◆ Your instructions ◆
Return exactly the line that contains "a a su instalación supondrá que la" and all lines beneath it in the entries, through the very last one.

BEGIN Supplied data

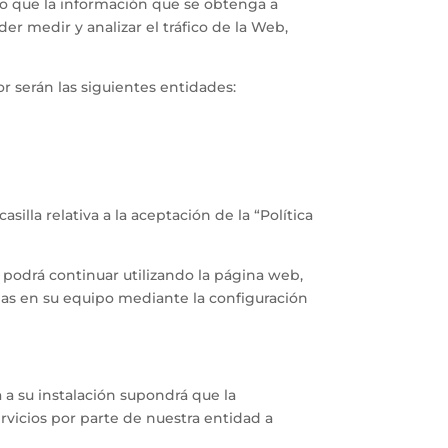
o que la información que se obtenga a
der medir y analizar el tráfico de la Web,
r serán las siguientes entidades:
illa relativa a la aceptación de la “Política
o podrá continuar utilizando la página web,
das en su equipo mediante la configuración
a a su instalación supondrá que la
ervicios por parte de nuestra entidad a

END Supplied data

◆ Solved exercise ◆
a a su instalación supondrá que la
ervicios por parte de nuestra entidad a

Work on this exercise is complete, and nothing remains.